Executive Summary: Health of the Salish Sea Report
The Health of the Salish Sea Report is a joint initiative between EPA and Environment and Climate Change Canada. It describes trends that help us identify priorities for action across the entire Salish Sea.
Coast Salish people have lived in balance within the Salish Sea ecosystem since time immemorial. Currently, over seven million people live in the areas around the Salish Sea, benefiting from the resources the ecosystem provides.

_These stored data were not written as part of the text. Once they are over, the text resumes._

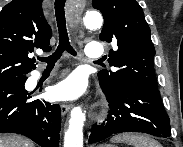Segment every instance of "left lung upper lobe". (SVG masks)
I'll return each mask as SVG.
<instances>
[{
    "instance_id": "obj_1",
    "label": "left lung upper lobe",
    "mask_w": 183,
    "mask_h": 147,
    "mask_svg": "<svg viewBox=\"0 0 183 147\" xmlns=\"http://www.w3.org/2000/svg\"><path fill=\"white\" fill-rule=\"evenodd\" d=\"M92 5L104 16L100 40L116 45L108 62L117 70L98 73L101 88L110 93L131 83L157 88L155 48L139 4L135 0H93Z\"/></svg>"
}]
</instances>
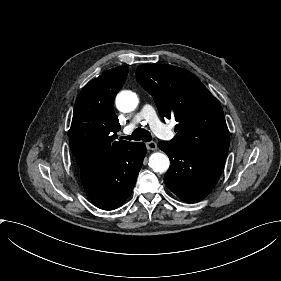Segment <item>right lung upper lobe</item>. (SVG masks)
<instances>
[{
	"mask_svg": "<svg viewBox=\"0 0 281 281\" xmlns=\"http://www.w3.org/2000/svg\"><path fill=\"white\" fill-rule=\"evenodd\" d=\"M128 70L127 66L117 67L91 80L75 102L68 137L75 163L82 172L114 160L131 143L115 141L120 124L113 108Z\"/></svg>",
	"mask_w": 281,
	"mask_h": 281,
	"instance_id": "1",
	"label": "right lung upper lobe"
}]
</instances>
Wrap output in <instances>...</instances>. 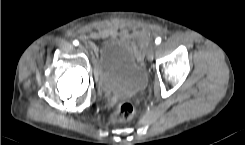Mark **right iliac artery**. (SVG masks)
Wrapping results in <instances>:
<instances>
[{"mask_svg": "<svg viewBox=\"0 0 245 145\" xmlns=\"http://www.w3.org/2000/svg\"><path fill=\"white\" fill-rule=\"evenodd\" d=\"M73 44H74L75 46H77V45L79 44V42H78L77 40H74V41H73Z\"/></svg>", "mask_w": 245, "mask_h": 145, "instance_id": "1", "label": "right iliac artery"}]
</instances>
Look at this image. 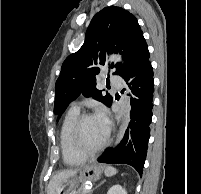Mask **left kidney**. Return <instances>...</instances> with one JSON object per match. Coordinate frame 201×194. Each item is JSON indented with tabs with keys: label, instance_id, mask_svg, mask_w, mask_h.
<instances>
[{
	"label": "left kidney",
	"instance_id": "obj_1",
	"mask_svg": "<svg viewBox=\"0 0 201 194\" xmlns=\"http://www.w3.org/2000/svg\"><path fill=\"white\" fill-rule=\"evenodd\" d=\"M107 194H127V192L121 185H114L108 190Z\"/></svg>",
	"mask_w": 201,
	"mask_h": 194
}]
</instances>
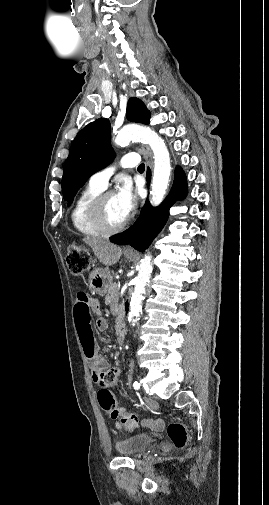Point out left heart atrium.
I'll use <instances>...</instances> for the list:
<instances>
[{"label": "left heart atrium", "mask_w": 269, "mask_h": 505, "mask_svg": "<svg viewBox=\"0 0 269 505\" xmlns=\"http://www.w3.org/2000/svg\"><path fill=\"white\" fill-rule=\"evenodd\" d=\"M114 197L121 215L127 219L137 204V196L131 183L129 181H123L114 194Z\"/></svg>", "instance_id": "obj_1"}]
</instances>
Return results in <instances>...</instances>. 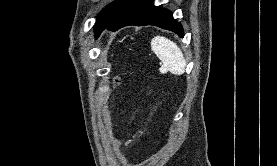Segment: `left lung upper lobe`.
<instances>
[{
    "label": "left lung upper lobe",
    "mask_w": 277,
    "mask_h": 166,
    "mask_svg": "<svg viewBox=\"0 0 277 166\" xmlns=\"http://www.w3.org/2000/svg\"><path fill=\"white\" fill-rule=\"evenodd\" d=\"M135 0H117L109 4L106 8L101 12L97 24H96V36H99L104 26L110 22L115 16H117L122 10L128 7Z\"/></svg>",
    "instance_id": "5c2ea615"
}]
</instances>
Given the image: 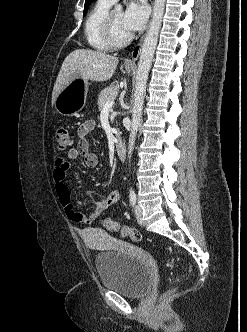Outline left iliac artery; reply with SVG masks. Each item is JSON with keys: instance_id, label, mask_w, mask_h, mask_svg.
I'll use <instances>...</instances> for the list:
<instances>
[{"instance_id": "left-iliac-artery-1", "label": "left iliac artery", "mask_w": 247, "mask_h": 332, "mask_svg": "<svg viewBox=\"0 0 247 332\" xmlns=\"http://www.w3.org/2000/svg\"><path fill=\"white\" fill-rule=\"evenodd\" d=\"M129 200H130V204H131L132 206H134L135 203H136V194H135V192H134L133 190H130V193H129Z\"/></svg>"}]
</instances>
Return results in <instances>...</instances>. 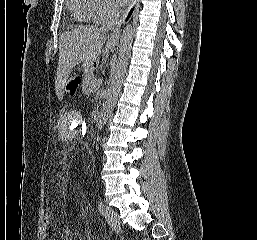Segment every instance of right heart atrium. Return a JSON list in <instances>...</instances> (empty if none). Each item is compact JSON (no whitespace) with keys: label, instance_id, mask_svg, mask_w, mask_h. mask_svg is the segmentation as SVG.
<instances>
[{"label":"right heart atrium","instance_id":"1","mask_svg":"<svg viewBox=\"0 0 257 240\" xmlns=\"http://www.w3.org/2000/svg\"><path fill=\"white\" fill-rule=\"evenodd\" d=\"M95 6L93 9V20L97 23H103L114 17L117 13V8L112 0H94Z\"/></svg>","mask_w":257,"mask_h":240}]
</instances>
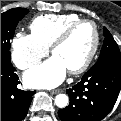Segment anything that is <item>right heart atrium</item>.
Segmentation results:
<instances>
[{
    "label": "right heart atrium",
    "mask_w": 121,
    "mask_h": 121,
    "mask_svg": "<svg viewBox=\"0 0 121 121\" xmlns=\"http://www.w3.org/2000/svg\"><path fill=\"white\" fill-rule=\"evenodd\" d=\"M49 48L39 42L32 34H15L11 41V58L21 70H28L47 56Z\"/></svg>",
    "instance_id": "obj_1"
}]
</instances>
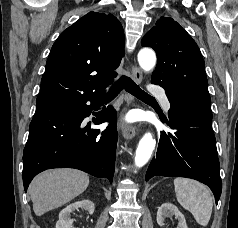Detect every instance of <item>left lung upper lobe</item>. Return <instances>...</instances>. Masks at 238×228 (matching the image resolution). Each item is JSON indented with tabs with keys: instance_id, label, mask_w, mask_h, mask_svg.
<instances>
[{
	"instance_id": "1",
	"label": "left lung upper lobe",
	"mask_w": 238,
	"mask_h": 228,
	"mask_svg": "<svg viewBox=\"0 0 238 228\" xmlns=\"http://www.w3.org/2000/svg\"><path fill=\"white\" fill-rule=\"evenodd\" d=\"M141 44L153 48L157 54L152 83L162 86L166 95L212 114L203 57L179 23L161 17Z\"/></svg>"
}]
</instances>
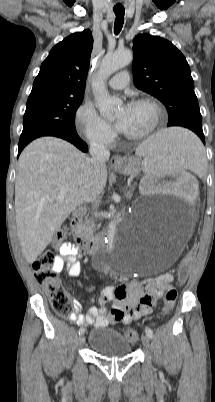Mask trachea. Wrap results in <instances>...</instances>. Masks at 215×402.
I'll use <instances>...</instances> for the list:
<instances>
[{
  "instance_id": "1",
  "label": "trachea",
  "mask_w": 215,
  "mask_h": 402,
  "mask_svg": "<svg viewBox=\"0 0 215 402\" xmlns=\"http://www.w3.org/2000/svg\"><path fill=\"white\" fill-rule=\"evenodd\" d=\"M116 19L114 23V33L118 35L123 27L124 24V14L125 10L124 9H114Z\"/></svg>"
}]
</instances>
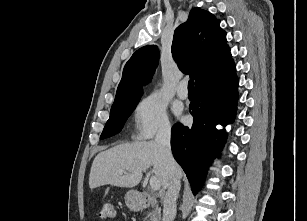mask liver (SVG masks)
Returning a JSON list of instances; mask_svg holds the SVG:
<instances>
[{
    "label": "liver",
    "mask_w": 307,
    "mask_h": 221,
    "mask_svg": "<svg viewBox=\"0 0 307 221\" xmlns=\"http://www.w3.org/2000/svg\"><path fill=\"white\" fill-rule=\"evenodd\" d=\"M153 167L155 177L164 189L170 184V169L163 151L153 141H135L116 145L100 152L94 159L89 176L91 189L113 185L132 188L140 183L143 172ZM123 171L124 174H120ZM175 173L182 177V170L176 163Z\"/></svg>",
    "instance_id": "1"
}]
</instances>
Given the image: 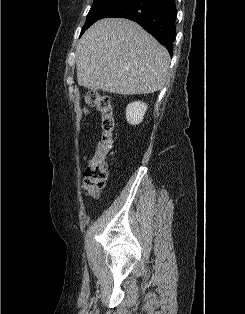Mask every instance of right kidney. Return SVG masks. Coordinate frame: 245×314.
Returning <instances> with one entry per match:
<instances>
[{
	"instance_id": "ca27d5eb",
	"label": "right kidney",
	"mask_w": 245,
	"mask_h": 314,
	"mask_svg": "<svg viewBox=\"0 0 245 314\" xmlns=\"http://www.w3.org/2000/svg\"><path fill=\"white\" fill-rule=\"evenodd\" d=\"M147 105L140 101L128 104L126 108V119L131 125H138L142 122L147 111Z\"/></svg>"
}]
</instances>
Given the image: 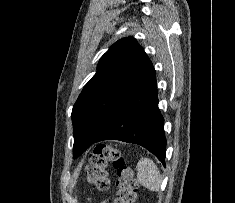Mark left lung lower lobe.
<instances>
[{"label": "left lung lower lobe", "instance_id": "obj_1", "mask_svg": "<svg viewBox=\"0 0 235 203\" xmlns=\"http://www.w3.org/2000/svg\"><path fill=\"white\" fill-rule=\"evenodd\" d=\"M163 126L164 119L158 108L156 73L152 66L100 135L85 129L79 133L83 145L81 151L93 143L115 139L146 148L165 166Z\"/></svg>", "mask_w": 235, "mask_h": 203}]
</instances>
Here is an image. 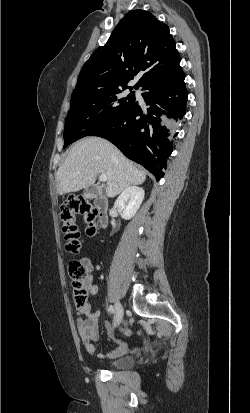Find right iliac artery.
Masks as SVG:
<instances>
[{
  "mask_svg": "<svg viewBox=\"0 0 250 413\" xmlns=\"http://www.w3.org/2000/svg\"><path fill=\"white\" fill-rule=\"evenodd\" d=\"M108 310H109L110 314H113V313H114V308H113L112 305L109 306Z\"/></svg>",
  "mask_w": 250,
  "mask_h": 413,
  "instance_id": "82829eb1",
  "label": "right iliac artery"
}]
</instances>
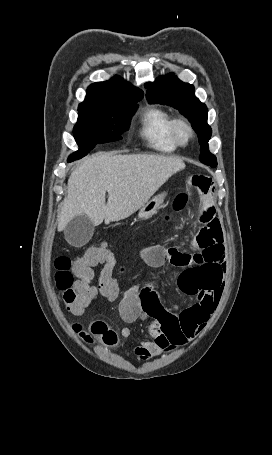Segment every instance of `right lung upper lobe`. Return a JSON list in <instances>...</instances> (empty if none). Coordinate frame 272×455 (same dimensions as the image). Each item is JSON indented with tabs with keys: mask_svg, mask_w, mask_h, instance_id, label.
<instances>
[{
	"mask_svg": "<svg viewBox=\"0 0 272 455\" xmlns=\"http://www.w3.org/2000/svg\"><path fill=\"white\" fill-rule=\"evenodd\" d=\"M143 92L122 78L115 76L109 81L96 82L88 87L87 95L79 105L81 109L111 110L141 100Z\"/></svg>",
	"mask_w": 272,
	"mask_h": 455,
	"instance_id": "right-lung-upper-lobe-1",
	"label": "right lung upper lobe"
}]
</instances>
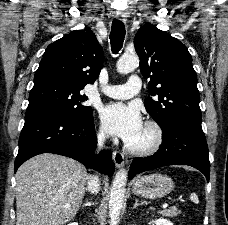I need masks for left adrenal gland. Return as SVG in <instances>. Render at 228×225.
<instances>
[{
	"label": "left adrenal gland",
	"instance_id": "1",
	"mask_svg": "<svg viewBox=\"0 0 228 225\" xmlns=\"http://www.w3.org/2000/svg\"><path fill=\"white\" fill-rule=\"evenodd\" d=\"M139 203H138V199H135V205L134 207H132V209H136V207H138Z\"/></svg>",
	"mask_w": 228,
	"mask_h": 225
}]
</instances>
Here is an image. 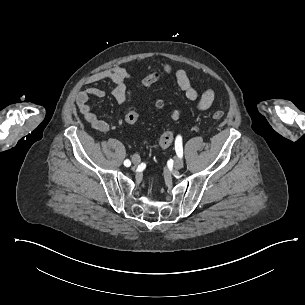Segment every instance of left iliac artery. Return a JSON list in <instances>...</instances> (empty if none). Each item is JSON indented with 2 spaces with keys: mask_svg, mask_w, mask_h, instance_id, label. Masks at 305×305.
Listing matches in <instances>:
<instances>
[{
  "mask_svg": "<svg viewBox=\"0 0 305 305\" xmlns=\"http://www.w3.org/2000/svg\"><path fill=\"white\" fill-rule=\"evenodd\" d=\"M175 150L179 157L183 156L182 138L178 136L175 141Z\"/></svg>",
  "mask_w": 305,
  "mask_h": 305,
  "instance_id": "1",
  "label": "left iliac artery"
}]
</instances>
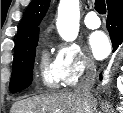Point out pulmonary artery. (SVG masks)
Instances as JSON below:
<instances>
[{"label": "pulmonary artery", "mask_w": 123, "mask_h": 113, "mask_svg": "<svg viewBox=\"0 0 123 113\" xmlns=\"http://www.w3.org/2000/svg\"><path fill=\"white\" fill-rule=\"evenodd\" d=\"M84 23L89 29H97L101 25L100 18L95 11H90L86 14Z\"/></svg>", "instance_id": "1"}]
</instances>
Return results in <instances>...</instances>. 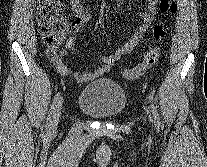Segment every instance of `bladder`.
Returning a JSON list of instances; mask_svg holds the SVG:
<instances>
[{
    "mask_svg": "<svg viewBox=\"0 0 207 167\" xmlns=\"http://www.w3.org/2000/svg\"><path fill=\"white\" fill-rule=\"evenodd\" d=\"M77 105L90 117L102 120L114 119L126 108L127 95L116 82L100 79L83 87Z\"/></svg>",
    "mask_w": 207,
    "mask_h": 167,
    "instance_id": "31cf9c89",
    "label": "bladder"
}]
</instances>
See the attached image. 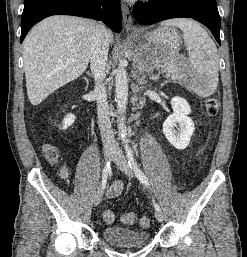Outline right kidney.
I'll return each mask as SVG.
<instances>
[{"label":"right kidney","mask_w":247,"mask_h":257,"mask_svg":"<svg viewBox=\"0 0 247 257\" xmlns=\"http://www.w3.org/2000/svg\"><path fill=\"white\" fill-rule=\"evenodd\" d=\"M75 121V116L73 114H68L66 117L63 119V124H62V129L65 130L68 127H70Z\"/></svg>","instance_id":"ca27d5eb"}]
</instances>
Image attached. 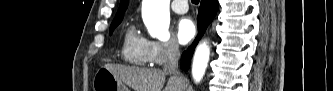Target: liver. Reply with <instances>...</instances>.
Masks as SVG:
<instances>
[{"label":"liver","instance_id":"1","mask_svg":"<svg viewBox=\"0 0 333 91\" xmlns=\"http://www.w3.org/2000/svg\"><path fill=\"white\" fill-rule=\"evenodd\" d=\"M118 80L125 83L134 91H162L167 73L159 69L122 66L118 64H105ZM185 81L179 77H170L164 91H185Z\"/></svg>","mask_w":333,"mask_h":91}]
</instances>
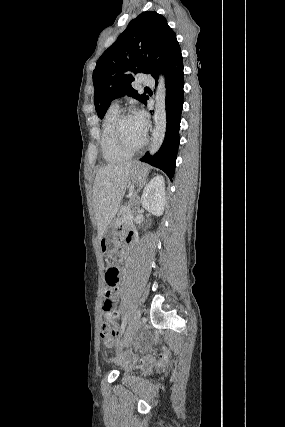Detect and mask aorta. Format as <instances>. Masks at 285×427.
<instances>
[{
    "label": "aorta",
    "mask_w": 285,
    "mask_h": 427,
    "mask_svg": "<svg viewBox=\"0 0 285 427\" xmlns=\"http://www.w3.org/2000/svg\"><path fill=\"white\" fill-rule=\"evenodd\" d=\"M166 88L165 78L161 74L158 80V86L155 94V111H154V123L155 127L152 132V144L149 148L151 155H154L160 149L166 132Z\"/></svg>",
    "instance_id": "obj_1"
}]
</instances>
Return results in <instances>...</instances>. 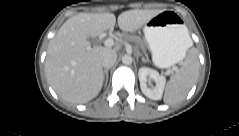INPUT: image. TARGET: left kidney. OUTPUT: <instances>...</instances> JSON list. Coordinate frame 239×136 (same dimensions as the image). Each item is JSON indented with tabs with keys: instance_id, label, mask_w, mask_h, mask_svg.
Segmentation results:
<instances>
[{
	"instance_id": "1",
	"label": "left kidney",
	"mask_w": 239,
	"mask_h": 136,
	"mask_svg": "<svg viewBox=\"0 0 239 136\" xmlns=\"http://www.w3.org/2000/svg\"><path fill=\"white\" fill-rule=\"evenodd\" d=\"M138 76L142 93L152 100H160L166 83L165 77L148 67L140 68ZM148 77L155 82V86L147 85Z\"/></svg>"
}]
</instances>
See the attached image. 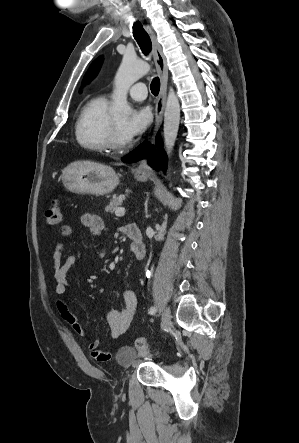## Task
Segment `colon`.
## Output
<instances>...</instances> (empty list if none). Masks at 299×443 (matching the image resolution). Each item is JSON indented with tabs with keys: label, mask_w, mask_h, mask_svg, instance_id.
I'll return each mask as SVG.
<instances>
[{
	"label": "colon",
	"mask_w": 299,
	"mask_h": 443,
	"mask_svg": "<svg viewBox=\"0 0 299 443\" xmlns=\"http://www.w3.org/2000/svg\"><path fill=\"white\" fill-rule=\"evenodd\" d=\"M45 217L47 224L51 227L57 226L61 222L62 213L60 208V201L58 198H54L51 201L50 205L47 207L45 211ZM134 346L139 352L147 354V357L149 359H152L154 361L157 360L158 358L157 355L149 352L147 342L144 339L137 338L134 341ZM130 354L131 352L129 349H124L120 353V359L124 360L128 358Z\"/></svg>",
	"instance_id": "5ec220e1"
}]
</instances>
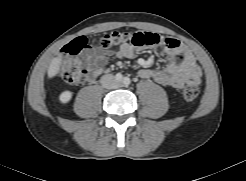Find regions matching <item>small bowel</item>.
Segmentation results:
<instances>
[{
  "mask_svg": "<svg viewBox=\"0 0 246 181\" xmlns=\"http://www.w3.org/2000/svg\"><path fill=\"white\" fill-rule=\"evenodd\" d=\"M137 49L129 43L121 45L117 51L98 46H87L82 57L90 67L91 78H96L107 71L109 57L133 58ZM168 63L162 68H143L138 74L141 78L172 88H182L186 83H199L202 71L190 49L175 38L168 37L164 45Z\"/></svg>",
  "mask_w": 246,
  "mask_h": 181,
  "instance_id": "obj_1",
  "label": "small bowel"
}]
</instances>
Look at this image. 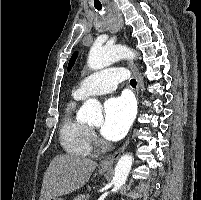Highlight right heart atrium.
I'll return each mask as SVG.
<instances>
[{"mask_svg":"<svg viewBox=\"0 0 201 200\" xmlns=\"http://www.w3.org/2000/svg\"><path fill=\"white\" fill-rule=\"evenodd\" d=\"M90 136H91V141H95L96 140V135L93 131H90Z\"/></svg>","mask_w":201,"mask_h":200,"instance_id":"d8ad5b80","label":"right heart atrium"}]
</instances>
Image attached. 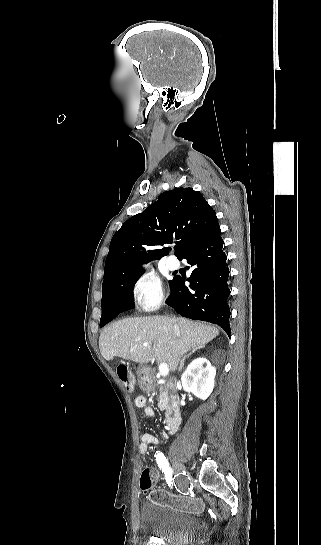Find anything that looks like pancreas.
<instances>
[{"mask_svg": "<svg viewBox=\"0 0 321 545\" xmlns=\"http://www.w3.org/2000/svg\"><path fill=\"white\" fill-rule=\"evenodd\" d=\"M145 375H153V371L152 369H146L145 371ZM161 381H163V379H161ZM159 391H160V395H159V401H158V407L159 409H161V411H164L165 407H166V401L168 399V391L167 389H165V385L164 383H159Z\"/></svg>", "mask_w": 321, "mask_h": 545, "instance_id": "cf45deb5", "label": "pancreas"}]
</instances>
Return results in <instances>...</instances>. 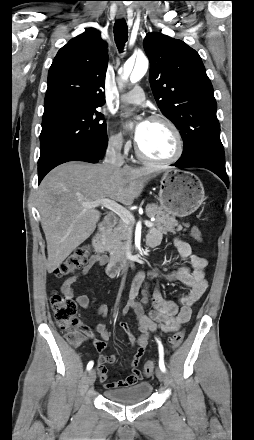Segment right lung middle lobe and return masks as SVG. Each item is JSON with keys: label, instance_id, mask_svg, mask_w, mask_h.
I'll return each instance as SVG.
<instances>
[{"label": "right lung middle lobe", "instance_id": "obj_1", "mask_svg": "<svg viewBox=\"0 0 254 440\" xmlns=\"http://www.w3.org/2000/svg\"><path fill=\"white\" fill-rule=\"evenodd\" d=\"M97 108L71 101L44 107L38 173L74 150L106 141V122Z\"/></svg>", "mask_w": 254, "mask_h": 440}]
</instances>
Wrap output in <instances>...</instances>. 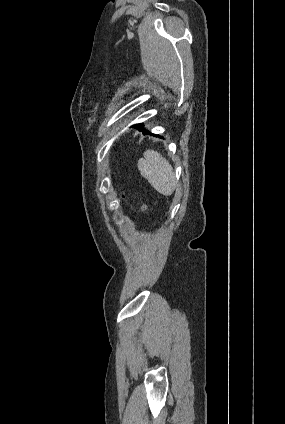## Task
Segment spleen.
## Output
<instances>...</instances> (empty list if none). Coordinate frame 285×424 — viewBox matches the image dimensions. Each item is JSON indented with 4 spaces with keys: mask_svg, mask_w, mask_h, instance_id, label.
Wrapping results in <instances>:
<instances>
[{
    "mask_svg": "<svg viewBox=\"0 0 285 424\" xmlns=\"http://www.w3.org/2000/svg\"><path fill=\"white\" fill-rule=\"evenodd\" d=\"M140 174L152 187L164 196H170L176 187L175 176L171 164L157 151L146 150L144 158L139 159Z\"/></svg>",
    "mask_w": 285,
    "mask_h": 424,
    "instance_id": "obj_1",
    "label": "spleen"
}]
</instances>
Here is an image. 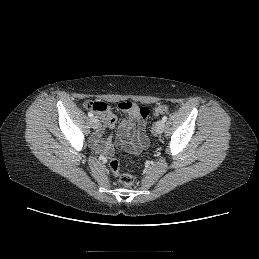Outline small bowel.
<instances>
[{"mask_svg":"<svg viewBox=\"0 0 259 259\" xmlns=\"http://www.w3.org/2000/svg\"><path fill=\"white\" fill-rule=\"evenodd\" d=\"M129 108H120L125 118L118 127V140L120 143L127 146V148L134 153L140 152L148 143L146 135V118L140 113V108L129 102ZM100 117L101 121L110 129L114 128L117 123V117L112 106L105 105V109L101 111L94 110ZM102 130L99 129L93 136V144L95 147L103 152L110 153L112 140L108 138L101 140Z\"/></svg>","mask_w":259,"mask_h":259,"instance_id":"1","label":"small bowel"}]
</instances>
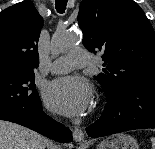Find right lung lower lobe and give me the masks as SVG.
<instances>
[{
  "label": "right lung lower lobe",
  "instance_id": "right-lung-lower-lobe-1",
  "mask_svg": "<svg viewBox=\"0 0 155 149\" xmlns=\"http://www.w3.org/2000/svg\"><path fill=\"white\" fill-rule=\"evenodd\" d=\"M0 120L23 125L60 143L71 142L73 140L69 128L55 121L42 111L41 102L34 112L28 116H14L0 113Z\"/></svg>",
  "mask_w": 155,
  "mask_h": 149
}]
</instances>
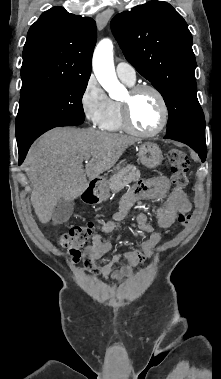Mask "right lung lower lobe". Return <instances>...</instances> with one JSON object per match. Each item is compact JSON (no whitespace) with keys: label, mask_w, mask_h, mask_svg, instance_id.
Listing matches in <instances>:
<instances>
[{"label":"right lung lower lobe","mask_w":221,"mask_h":379,"mask_svg":"<svg viewBox=\"0 0 221 379\" xmlns=\"http://www.w3.org/2000/svg\"><path fill=\"white\" fill-rule=\"evenodd\" d=\"M71 126H73V125H71ZM33 141L34 140H30V141H27L24 143H17L18 144V151H19V164H21L24 161L25 156L28 152V149L31 146V144L33 143Z\"/></svg>","instance_id":"right-lung-lower-lobe-1"}]
</instances>
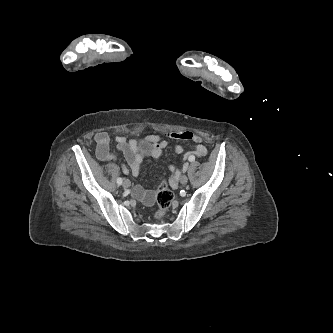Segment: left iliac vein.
I'll return each mask as SVG.
<instances>
[{"instance_id":"obj_1","label":"left iliac vein","mask_w":333,"mask_h":333,"mask_svg":"<svg viewBox=\"0 0 333 333\" xmlns=\"http://www.w3.org/2000/svg\"><path fill=\"white\" fill-rule=\"evenodd\" d=\"M181 184L185 185L188 182V177L186 175H181L179 178Z\"/></svg>"}]
</instances>
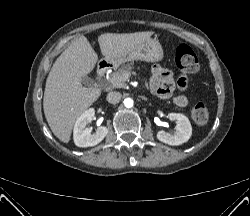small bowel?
Returning a JSON list of instances; mask_svg holds the SVG:
<instances>
[{
	"instance_id": "1",
	"label": "small bowel",
	"mask_w": 250,
	"mask_h": 216,
	"mask_svg": "<svg viewBox=\"0 0 250 216\" xmlns=\"http://www.w3.org/2000/svg\"><path fill=\"white\" fill-rule=\"evenodd\" d=\"M177 85L182 90L186 89V79L184 77H180L177 81ZM175 86L176 83L170 71L160 66H155L153 68L150 87L160 98L165 99L171 97ZM174 103L179 107H185L188 105V99L184 95H180L174 98Z\"/></svg>"
}]
</instances>
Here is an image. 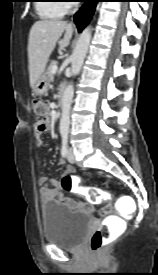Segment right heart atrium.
<instances>
[{
	"mask_svg": "<svg viewBox=\"0 0 158 275\" xmlns=\"http://www.w3.org/2000/svg\"><path fill=\"white\" fill-rule=\"evenodd\" d=\"M63 2H65L64 5L67 7V10H68L71 2H73V1L72 0H64Z\"/></svg>",
	"mask_w": 158,
	"mask_h": 275,
	"instance_id": "1",
	"label": "right heart atrium"
}]
</instances>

By the year 2025, we can expect the population in the Salish Sea ecosystem to expand to over nine million people. Sustainability of the Salish Sea ecosystem is critical to our continued use and enjoyment of this place.
In 2000, EPA and Environment Canada signed a Joint Statement of Cooperation to facilitate cross-border understanding, dialogue, and collaboration on Salish Sea issues. Under this partnership, we selected a set of "ecosystem indicators" to help show where we are seeing progress in sustainably managing the Salish Sea ecosystem and its valuable resources, where conditions are declining, and where course corrections are needed.
The ten indicators address the following questions:
- What's happening?
- Why is it important?
- Why is it happening?
- What are we doing about it?
For each indicator, we also present Coast Salish traditional ecological knowledge as "sustainable perspectives." Coast Salish knowledge allows us to extend the timeline for indicators and draw attention to the significance of connections among indicators.
We see positive trends on some issues, such as improving air quality and reductions in certain persistent toxic chemicals in the aquatic food web. Other issues, such as habitat protection and water quality, need more attention.
Below are summaries of the ten indicators we're studying. To learn more about the status of each indicator, follow the links provided to our full reports.
Air Quality (Fine Particulates) - Improving
13 of the 14 air monitoring stations in our study meet both Canadian and U.S. standards, and air quality is generally improving thanks to new actions in Washington and British Columbia that control sources of air pollution.
Marine Species at Risk - Declining
Between 2008 and 2011, 23 new species were identified as threatened or of concern, representing the greatest increase since reporting was established in 2002.
Chinook Salmon - Declining
Chinook salmon populations are down 60% since the Pacific Salmon Commission began tracking salmon data in 1984.
Southern Resident Killer Whales - Declining
Despite recent births in the second half of 2015 and beginning 2016, there has been a net loss of Southern Resident Killer Whales since 2011. This trend along with the continued decline of Chinook salmon, and the noted appearance of emaciation among members of the local pods, are reasons we are downgrading the previous status of Southern Resident Killer Whales from a neutral trend to a declining trend.
Toxics in the Food Web: Pacific Herring and Harbor Seals - Improving
Levels of PCBs in harbor seals have been declining since the 1980s, though the decline has slowed in recent years. Levels of flame retardant chemicals - called PBDEs - are also declining in harbor seals.
Freshwater Quality - Improving
Of the seventeen rivers we assessed, none showed statistically significant declining trends over the ten year period from 2000 to 2010. Though twelve of the rivers either regularly or occasionally exceeded water quality guidelines, improving trends were observed in three of the rivers (Samish, Nisqually, and Deschutes).
Marine Water Quality - Declining
Marine dissolved oxygen is showing a long term decline in the waters of Puget Sound and in the deeper waters of Georgia Strait. Marine Water Condition Index scores also have been in general decline over the past ten years for many areas in Puget Sound.
Stream Flow - Declining
10 of the 17 rivers we studied showed decreasing summer flow trends since 1975. Five of the remaining seven rivers showed only minor increases or decreases in flow. Streamflow is vital to how humans and aquatic organisms use Salish Sea waterways. Humans put demands on waterways that can severely degrade and disrupt natural processes, such as salmon migrations.
Human Well-Being Indicators
Shellfish Harvesting - Neutral
Between 2007 and 2016, over 3,800 acres of previously closed shellfish beds in Puget Sound have been upgraded or re-opened due to improvements in water quality. However, there has also been an overall increase in the number of acres of shellfish beds that are prohibited or restricted from harvesting. This increasing trend is due partly to increased water quality monitoring, changes in classifying closed areas and methods of mapping beach closures.
Swimming Beaches - Neutral
Overall, nearly three-quarters of swimming beaches in the Salish Sea consistently meet standards. This indicator is also closely linked to local actions.
We all have a common interest and a responsibility to protect and restore the Salish Sea. Government action alone cannot address these issues.
Community groups, non-profits, tribal governments, cities and municipalities are delivering protection and restoration work that's showing results. Important examples of this work be found at:
- Puget Sound Recovery Atlas Exit (an interactive atlas of Puget Sound recovery activities)
- Environment and Climate Change Canada's EcoAction Community Funding Program Exit
More action is needed. You can use the ecosystem indicators presented in this report to encourage conversation, identify partners in collaboration, and inspire action to improve ecosystem health.